Washington District Courts are courts of limited jurisdiction over civil and criminal cases within the state. The Superior Court hears appeals for final verdicts of the District Court. If the defendant is not satisfied with the Superior court’s decision, a further appeal is possible. District Court cases in Washington may be appealed to the Court of Appeals as the primary Appellate Court and, in some instances, directly to the Supreme Court. The responsibilities and significant cases tried in the District Courts include:

  • Anti-harassment and stalking protection orders
  • Civil complaints
  • Criminal misdemeanors
  • Fish and wildlife citations
  • Contract disputes ($75,000 or less)
  • Gross misdemeanors
  • Name changes
  • Probation
  • Small claims ($5,000 or below)
  • Traffic and non-traffic infractions
  • Name changes
  • Vehicle impound hearing
  • Domestic violence petitions

Based on the evidence presented before the court, judgments in District Courts may involve jail time and other sanctions such as hefty fines. In contrast to different courts in Washington, there are typically six jurors in District Courts or fewer. The court selects jurors from the list of persons who have a driver’s license and the voter registration list. The attorneys or the judge will question the prospective jurors. These questions will determine if the jurors are related to the plaintiff or defendant to nullify any form of bias. The judge gives the final decision on who is qualified to serve on the case. Concerning criminal cases, District Courts in Washington have the power to grant probation to lawbreakers for up to two years through the input of a probation counselor who provides a tailored treatment program for offenders.

The appointment of judges of the District Courts is through a nonpartisan election. A judge is eligible if the individual is licensed to practice law and is less than 75 years old. Judges are elected to serve four-year or six-year terms, except in cases of removal due to misconduct, retirement, resignation, or death. Appointed judges who wish to serve at the District Court for multiple tenors can apply for re-election every four years. Every three years, District Court judges attend a 45-hour judicial training. In Washington, District and Municipal Courts judges belong to a body called District and Municipal Court Judges’ Association to oversee how its members operate courts.

Public records, as such, any individual who desires to retrieve a District Court record can proceed differently. Interested parties can obtain case records from district courthouses by contacting the court clerk or court administrator by email, mail, or in person in the relevant county through the Washington State Court Directory. While some District Courts have websites that grant seamless access to court records, the State of Washington judicial system has provided an electronic database to access court files using case number, name, or business name. Although the application is free for use, there is a fee schedule covering total costs based on the type of record search and the cost of reproducing the requested court files.
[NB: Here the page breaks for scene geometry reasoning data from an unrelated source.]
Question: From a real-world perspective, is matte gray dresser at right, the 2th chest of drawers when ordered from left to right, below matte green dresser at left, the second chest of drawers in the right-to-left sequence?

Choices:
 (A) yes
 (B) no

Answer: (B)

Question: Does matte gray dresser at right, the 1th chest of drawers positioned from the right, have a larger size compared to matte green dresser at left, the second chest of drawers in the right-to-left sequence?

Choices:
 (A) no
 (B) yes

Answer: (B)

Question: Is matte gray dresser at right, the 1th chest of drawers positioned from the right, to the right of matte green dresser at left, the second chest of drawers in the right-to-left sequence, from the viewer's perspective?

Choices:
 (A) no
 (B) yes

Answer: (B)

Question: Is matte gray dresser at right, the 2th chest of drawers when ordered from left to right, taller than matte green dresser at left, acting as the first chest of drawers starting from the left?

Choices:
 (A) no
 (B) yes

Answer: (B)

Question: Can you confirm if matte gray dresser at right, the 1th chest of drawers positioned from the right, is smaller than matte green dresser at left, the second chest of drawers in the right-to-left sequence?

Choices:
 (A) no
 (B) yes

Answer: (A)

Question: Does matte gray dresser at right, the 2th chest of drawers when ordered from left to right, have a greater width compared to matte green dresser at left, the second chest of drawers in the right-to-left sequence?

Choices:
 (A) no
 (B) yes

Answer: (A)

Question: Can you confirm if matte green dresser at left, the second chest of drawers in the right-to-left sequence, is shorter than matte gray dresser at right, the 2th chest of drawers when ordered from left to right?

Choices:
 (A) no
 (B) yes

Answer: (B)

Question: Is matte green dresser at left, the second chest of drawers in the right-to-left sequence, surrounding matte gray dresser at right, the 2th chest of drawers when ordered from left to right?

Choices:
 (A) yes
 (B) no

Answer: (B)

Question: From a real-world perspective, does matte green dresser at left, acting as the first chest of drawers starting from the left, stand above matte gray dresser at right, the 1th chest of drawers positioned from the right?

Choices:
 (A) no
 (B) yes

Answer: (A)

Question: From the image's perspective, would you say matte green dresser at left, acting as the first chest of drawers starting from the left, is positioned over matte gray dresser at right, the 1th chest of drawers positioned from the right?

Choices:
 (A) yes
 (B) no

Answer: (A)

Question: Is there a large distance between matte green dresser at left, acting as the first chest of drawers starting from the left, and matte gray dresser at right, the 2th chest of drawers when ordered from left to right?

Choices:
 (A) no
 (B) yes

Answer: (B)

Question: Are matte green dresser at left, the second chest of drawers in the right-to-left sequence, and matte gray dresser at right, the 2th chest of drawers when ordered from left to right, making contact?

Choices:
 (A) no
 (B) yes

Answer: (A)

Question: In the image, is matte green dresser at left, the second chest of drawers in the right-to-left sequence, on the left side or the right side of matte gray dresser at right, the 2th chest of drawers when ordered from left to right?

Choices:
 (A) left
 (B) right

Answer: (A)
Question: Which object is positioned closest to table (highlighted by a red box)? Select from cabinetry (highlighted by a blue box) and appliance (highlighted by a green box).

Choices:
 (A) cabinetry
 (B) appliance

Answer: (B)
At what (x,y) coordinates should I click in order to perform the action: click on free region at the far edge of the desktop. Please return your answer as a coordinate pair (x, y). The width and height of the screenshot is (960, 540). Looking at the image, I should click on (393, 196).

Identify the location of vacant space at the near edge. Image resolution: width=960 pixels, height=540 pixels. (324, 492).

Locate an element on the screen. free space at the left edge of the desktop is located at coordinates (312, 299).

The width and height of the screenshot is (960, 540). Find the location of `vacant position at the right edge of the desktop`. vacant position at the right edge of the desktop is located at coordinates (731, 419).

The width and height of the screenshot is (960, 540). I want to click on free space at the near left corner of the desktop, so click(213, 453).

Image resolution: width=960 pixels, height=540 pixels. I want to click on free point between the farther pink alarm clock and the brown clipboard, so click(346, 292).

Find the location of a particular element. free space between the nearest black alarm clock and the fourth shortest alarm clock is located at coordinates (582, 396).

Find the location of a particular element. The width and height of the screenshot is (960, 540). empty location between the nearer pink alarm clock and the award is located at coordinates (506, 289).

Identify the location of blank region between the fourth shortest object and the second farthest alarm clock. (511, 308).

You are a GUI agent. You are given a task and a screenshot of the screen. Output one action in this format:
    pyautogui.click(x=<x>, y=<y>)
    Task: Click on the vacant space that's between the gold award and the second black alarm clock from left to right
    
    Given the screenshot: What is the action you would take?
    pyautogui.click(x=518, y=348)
The online portal also has a feature that provides the date that an individual is to appear in court. Nevertheless, there are some exempted records by the Public Records Act, which cannot be accessed by the general public. Also, files that have been sealed or expunged, following a court order, are restricted from public access.

In Washington, District Court cases usually last an average of six weeks to two months, but a motion to dismiss can be filed and served within three weeks if the defendant does not oppose it. Typically, for criminal cases in the District Court, trials only begin when the defendant claims not guilty. At the District Court, the litigation begins once the clerk or judge administers the jurors’ oath. The plaintiff and defendant provide testimonies and exhibits, and the jury will be left to decide based on the judge’s instruction. After judgment, a case closes at the District Court. Occasionally, the court may decide to postpone the trial. However, the postponement of cases may elongate the trial period.

Furthermore, if the defendant appeals the verdict to the higher courts, the court case will take longer than envisaged. For civil cases, the time taken to file a defendant’s response may make trial take a long time. The duration of a case also depends on whether the parties’ legal representation filed any appeals during the process.

There are 39 District Courts in Washington, located in each county. Parties can find each of the state’s District Courts on the Washington State Judiciary website.